Solving Large-Scale Sparse PCA to Certifiable (Near) Optimality
This work addresses the scalability bottleneck in sparse PCA for researchers and practitioners needing interpretable dimensionality reduction in fields like finance and medicine, offering incremental improvements in computational efficiency.
The authors tackled the problem of scaling sparse PCA to certifiable optimality, achieving exact solutions for selecting 5 covariates from 300 variables and providing bound gaps of 1-2% for larger datasets up to thousands of variables.
Sparse principal component analysis (PCA) is a popular dimensionality reduction technique for obtaining principal components which are linear combinations of a small subset of the original features. Existing approaches cannot supply certifiably optimal principal components with more than $p=100s$ of variables.

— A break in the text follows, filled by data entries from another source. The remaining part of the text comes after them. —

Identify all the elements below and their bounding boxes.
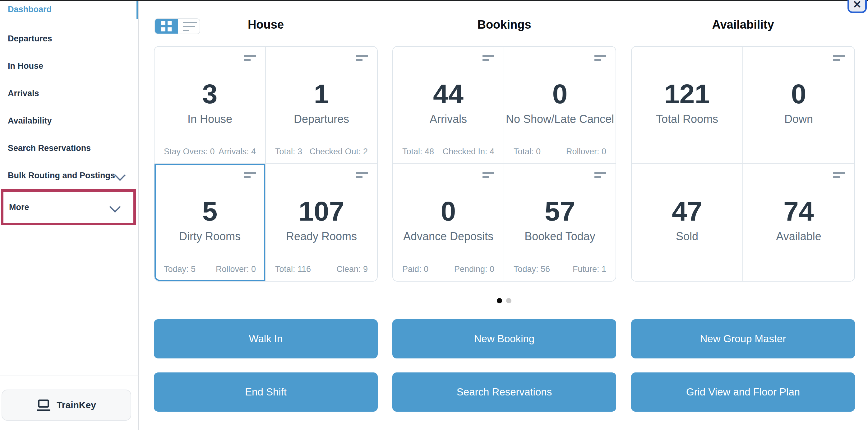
stat-value: 121 (632, 79, 742, 109)
stat-label: Ready Rooms (266, 230, 377, 243)
stat-card-dirty-rooms[interactable]: 5 Dirty Rooms Today: 5Rollover: 0 (155, 164, 266, 281)
sidebar-item-departures[interactable]: Departures (0, 25, 138, 52)
stat-label: Arrivals (393, 112, 504, 126)
stat-value: 3 (155, 79, 265, 109)
stat-value: 1 (266, 79, 377, 109)
stat-card-arrivals[interactable]: 44 Arrivals Total: 48Checked In: 4 (393, 47, 504, 164)
sidebar-item-dashboard[interactable]: Dashboard (0, 0, 138, 19)
stat-footer-left: Today: 5 (164, 264, 195, 274)
stat-footer-right: Arrivals: 4 (219, 147, 256, 156)
availability-card-group: 121 Total Rooms 0 Down 47 Sold 74 Availa… (631, 46, 855, 282)
card-menu-icon[interactable] (356, 172, 368, 180)
stat-card-down[interactable]: 0 Down (743, 47, 854, 164)
search-reservations-button[interactable]: Search Reservations (392, 372, 616, 412)
sidebar: Dashboard Departures In House Arrivals A… (0, 0, 139, 430)
sidebar-item-label: Departures (8, 34, 52, 44)
stat-footer-left: Stay Overs: 0 (164, 147, 215, 156)
stat-label: Total Rooms (632, 112, 742, 126)
active-indicator (136, 0, 138, 19)
sidebar-divider (0, 376, 139, 376)
stat-footer-right: Clean: 9 (336, 264, 368, 274)
stat-footer-right: Rollover: 0 (216, 264, 256, 274)
stat-footer-left: Total: 0 (514, 147, 540, 156)
stat-label: Dirty Rooms (155, 230, 265, 243)
stat-footer-right: Pending: 0 (454, 264, 494, 274)
stat-footer-left: Total: 116 (275, 264, 311, 274)
trainkey-label: TrainKey (57, 400, 96, 410)
house-card-group: 3 In House Stay Overs: 0Arrivals: 4 1 De… (154, 46, 378, 282)
sidebar-item-label: Arrivals (8, 89, 39, 98)
stat-card-total-rooms[interactable]: 121 Total Rooms (632, 47, 743, 164)
stat-label: No Show/Late Cancel (504, 112, 616, 126)
stat-value: 47 (632, 196, 742, 227)
sidebar-item-label: Bulk Routing and Postings (8, 171, 115, 180)
stat-value: 107 (266, 196, 377, 227)
stat-value: 5 (155, 196, 265, 227)
stat-value: 57 (504, 196, 616, 227)
dashboard-page: ✕ Dashboard Departures In House Arrivals… (0, 0, 868, 430)
stat-value: 74 (743, 196, 854, 227)
sidebar-item-in-house[interactable]: In House (0, 52, 138, 80)
stat-label: Booked Today (504, 230, 616, 243)
end-shift-button[interactable]: End Shift (154, 372, 378, 412)
sidebar-item-label: Search Reservations (8, 143, 91, 153)
sidebar-item-search-reservations[interactable]: Search Reservations (0, 135, 138, 162)
stat-value: 0 (504, 79, 616, 109)
chevron-down-icon (111, 202, 119, 210)
stat-card-booked-today[interactable]: 57 Booked Today Today: 56Future: 1 (504, 164, 616, 281)
grid-view-floor-plan-button[interactable]: Grid View and Floor Plan (631, 372, 855, 412)
stat-card-no-show[interactable]: 0 No Show/Late Cancel Total: 0Rollover: … (504, 47, 616, 164)
card-menu-icon[interactable] (244, 172, 256, 180)
stat-card-advance-deposits[interactable]: 0 Advance Deposits Paid: 0Pending: 0 (393, 164, 504, 281)
stat-card-available[interactable]: 74 Available (743, 164, 854, 281)
card-menu-icon[interactable] (483, 55, 494, 63)
sidebar-item-availability[interactable]: Availability (0, 107, 138, 135)
card-menu-icon[interactable] (833, 172, 845, 180)
new-group-master-button[interactable]: New Group Master (631, 319, 855, 359)
page-dot-1[interactable] (497, 298, 502, 304)
stat-label: Sold (632, 230, 742, 243)
stat-card-departures[interactable]: 1 Departures Total: 3Checked Out: 2 (266, 47, 377, 164)
stat-card-in-house[interactable]: 3 In House Stay Overs: 0Arrivals: 4 (155, 47, 266, 164)
card-menu-icon[interactable] (483, 172, 494, 180)
close-button[interactable]: ✕ (847, 0, 867, 13)
card-menu-icon[interactable] (356, 55, 368, 63)
stat-label: Departures (266, 112, 377, 126)
bookings-card-group: 44 Arrivals Total: 48Checked In: 4 0 No … (392, 46, 616, 282)
sidebar-item-label: Dashboard (8, 5, 52, 14)
stat-label: In House (155, 112, 265, 126)
stat-card-sold[interactable]: 47 Sold (632, 164, 743, 281)
chevron-down-icon (116, 171, 123, 178)
walk-in-button[interactable]: Walk In (154, 319, 378, 359)
sidebar-nav: Departures In House Arrivals Availabilit… (0, 19, 138, 225)
stat-footer-right: Checked In: 4 (442, 147, 494, 156)
section-title-availability: Availability (631, 18, 855, 31)
stat-footer-right: Rollover: 0 (566, 147, 606, 156)
page-dot-2[interactable] (506, 298, 512, 304)
sidebar-item-arrivals[interactable]: Arrivals (0, 80, 138, 107)
new-booking-button[interactable]: New Booking (392, 319, 616, 359)
carousel-pagination (497, 298, 512, 304)
stat-footer-left: Total: 3 (275, 147, 302, 156)
sidebar-item-label: In House (8, 61, 43, 71)
close-icon: ✕ (853, 0, 862, 11)
section-title-bookings: Bookings (392, 18, 616, 31)
stat-footer-left: Paid: 0 (402, 264, 428, 274)
trainkey-button[interactable]: TrainKey (2, 390, 131, 421)
sidebar-item-bulk-routing[interactable]: Bulk Routing and Postings (0, 162, 138, 189)
card-menu-icon[interactable] (833, 55, 845, 63)
stat-footer-left: Today: 56 (514, 264, 550, 274)
sidebar-item-label: Availability (8, 116, 52, 126)
card-menu-icon[interactable] (594, 172, 606, 180)
stat-value: 0 (393, 196, 504, 227)
sidebar-item-more[interactable]: More (1, 189, 136, 225)
stat-footer-right: Checked Out: 2 (309, 147, 368, 156)
stat-label: Advance Deposits (393, 230, 504, 243)
stat-card-ready-rooms[interactable]: 107 Ready Rooms Total: 116Clean: 9 (266, 164, 377, 281)
stat-footer-right: Future: 1 (572, 264, 606, 274)
card-menu-icon[interactable] (244, 55, 256, 63)
stat-label: Down (743, 112, 854, 126)
card-menu-icon[interactable] (594, 55, 606, 63)
stat-label: Available (743, 230, 854, 243)
laptop-icon (37, 400, 50, 411)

By reformulating sparse PCA as a convex mixed-integer semidefinite optimization problem, we design a cutting-plane method which solves the problem to certifiable optimality at the scale of selecting k=5 covariates from p=300 variables, and provides small bound gaps at a larger scale. We also propose a convex relaxation and greedy rounding scheme that provides bound gaps of $1-2\%$ in practice within minutes for $p=100$s or hours for $p=1,000$s and is therefore a viable alternative to the exact method at scale. Using real-world financial and medical datasets, we illustrate our approach's ability to derive interpretable principal components tractably at scale.